Калёный уже давно сидел, крепко держась обеими руками за рубаху на груди и глядя вперёд, в никуда. Потом добавил:
— Имя той деревни было Дурманы. Вишь.
Трое по собственной охоте ушли на заре стрелять дичь. Много настреляли: рябчиков, тетёрок и четырёх зайцев.
Муромец разыскал где-то сухие жердины, брёвнышки, приволок их на площадку за амбаром и принялся тюкать топором. Сказал, что починит, что поветшало в землянках, в бане, в амбаре.
Два кашевара хлопотали у печей, им помогал Митюха: мыл котлы, рубил и таскал дрова, потом ощипывал настрелянных тетёрок и рябчиков — весь, весь сидел в пуху и перьях, с вымазанными кровью руками и лицом, что-то мурлыкал тихонько и улыбался.
А Иван и Калёный ушли смотреть остров. Не сговариваясь, в разные стороны, но одновременно. Калёный с ружьём, и Иван слышал, как он трижды стрелял.
Остров был версты в три-четыре длиной и примерно вполовину шириной.

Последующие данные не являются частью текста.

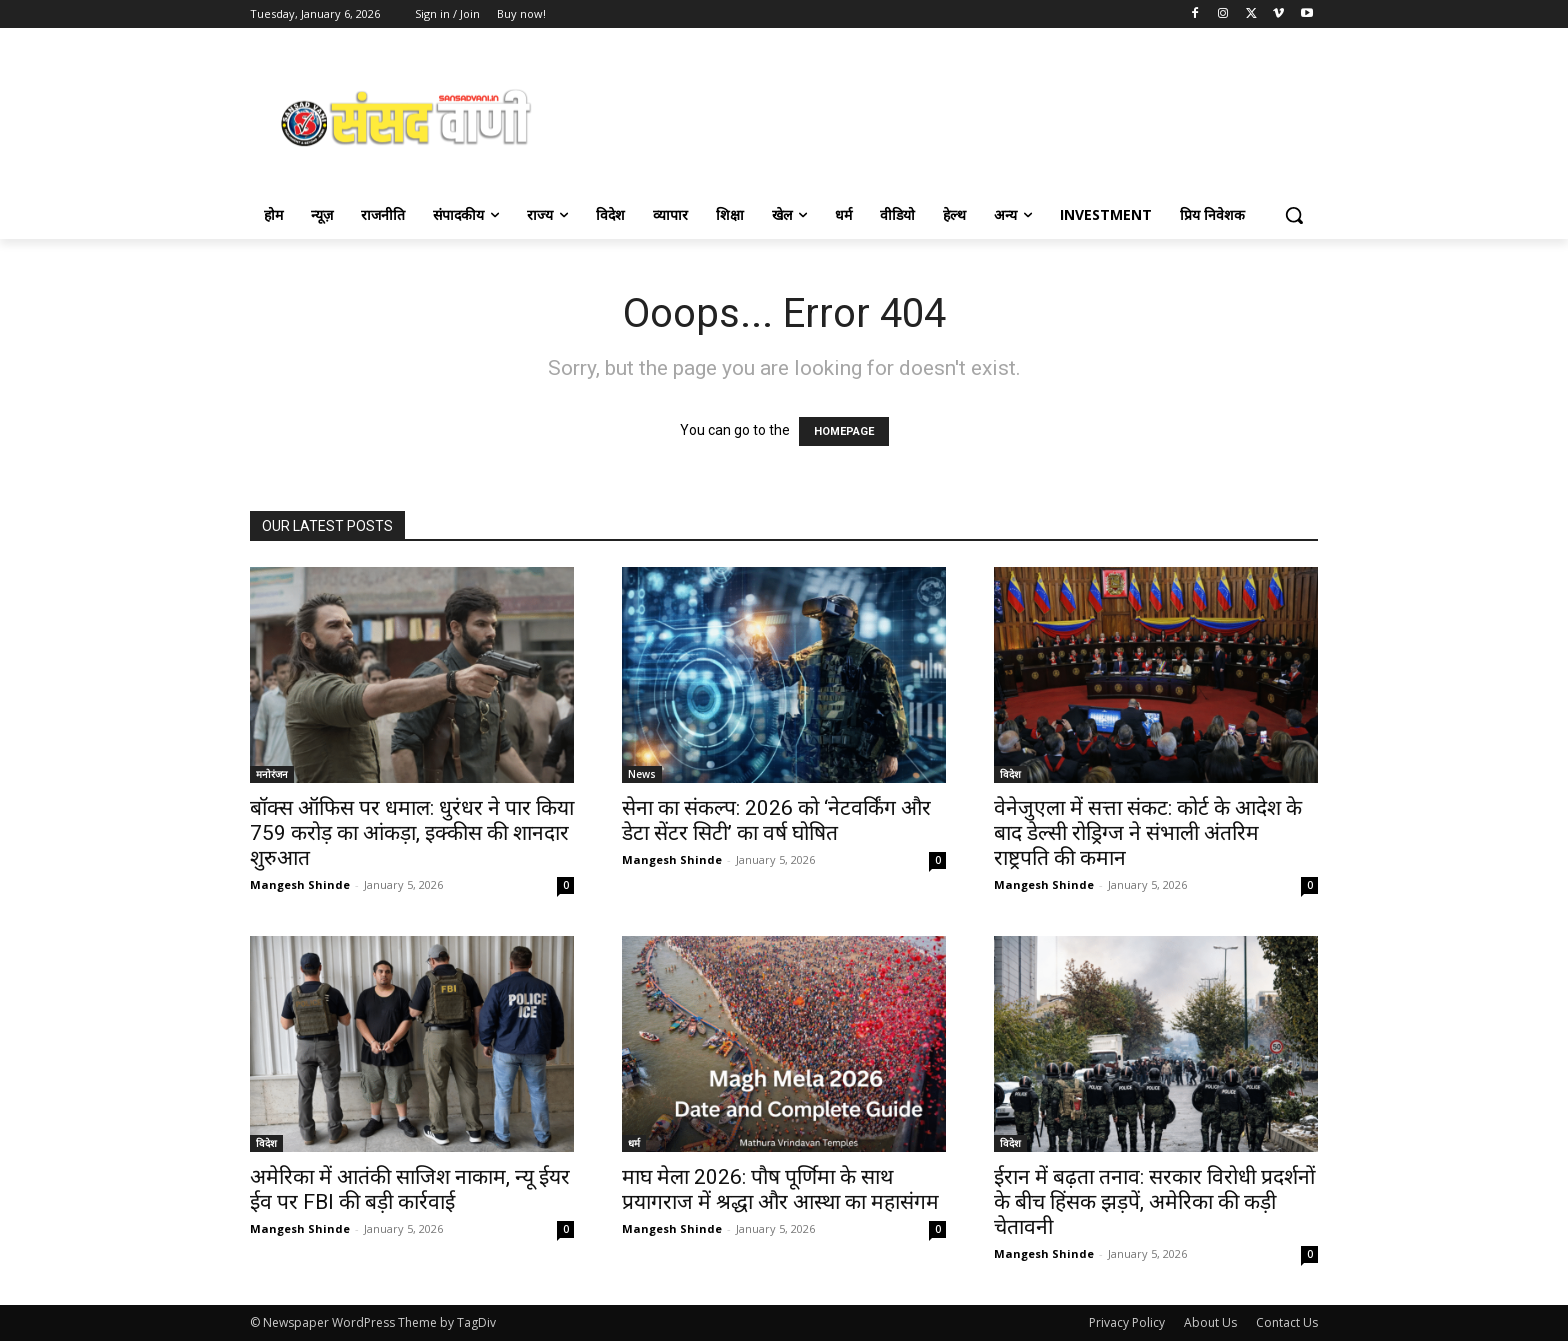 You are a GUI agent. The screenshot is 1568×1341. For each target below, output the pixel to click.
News (642, 774)
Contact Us (1287, 1322)
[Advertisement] (944, 116)
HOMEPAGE (844, 431)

По двум его краям — по длинному и дальнему — тянулся частый осиново-берёзовый подлесок, переходящий в зыбун совсем незаметно. Там была высокая трава, но цветов намного меньше, чем на болоте, и в этой траве, в этих тонких зелёных осинках и ярких берёзках тетёрок, рябчиков и каких-то вовсе неведомых птиц было столько, что Иван поначалу даже вздрагивал и хватался за пистолет за поясом, ибо они выскакивали, треща крыльями, прямо из-под ног. В какой-то такой момент застыл истуканом от изумления, потому что крупная тетёрка взлетела перед ним и тут же в трёх-четырёх саженях плюхнулась в траву будто подбитая, — он так и подумал, — опять с шумом и с каким-то даже верещанием взлетела и опять плюхнулась, а он вдруг видит, справа совсем близко, рядом от себя шевеление травы и в ней семь или восемь пушистых рябеньких цыплят сбились в кучку, затаились — тетёркиных цыплят. Это она его отвлекала, звала за собой, представляясь раненой — их спасала. Он рассмеялся и перестал вообще двигаться, даже глазами водил еле-еле, и тетёрка ждала, ждала и вернулась травой за своим потомством, увела их.
За подлеском начинался длинный взгорок в особенно больших, воистину исполинских прямых соснах, и Иван подумал, что если забраться на одну из них, на много вёрст, наверное, всё вокруг увидишь, может быть, и край болота и что за ним, увидишь. И уж двинулся, чтобы сделать это, но заметил через сосны Калёного, который медленно шёл голым краем острова, что-то там выглядывая. Окликнул его и пошёл навстречу. Тот держал за лапки трёх рябчиков. С трёх выстрелов — трёх! Стрелок был отменный.
— Чего потерял?
— Гляжу, нет ли ещё тропы к болоту.
Иван засмеялся; он тоже на краях острова всё время вглядывался, не обозначена ли ещё где тропа.
— Тоже глядел, — догадался Калёный.
А Иван впервые подумал, что он, видно, серьёзный, многознающий мужик, этот Калёный. Пустяков от него никогда не слышал, и чтоб много пил, не помнил.
— Как думаешь, он может вообще не прийти за нами? Или навести драгун?
— Не-ет, у них слово твёрдо.
— У раскольников. А если он не раскольник?
— А то ты сам не почуял?
— Почуять-то почуял, да не пойму я — ради чего они? Вот говорил — сожигаются. Воли, значит, чужой над собой не хотят. Как и мы. Но мы-то живём всласть, гуляем всласть, как хотим, а они... Только ведь над нами её нет, чужой воли-то, да над ними...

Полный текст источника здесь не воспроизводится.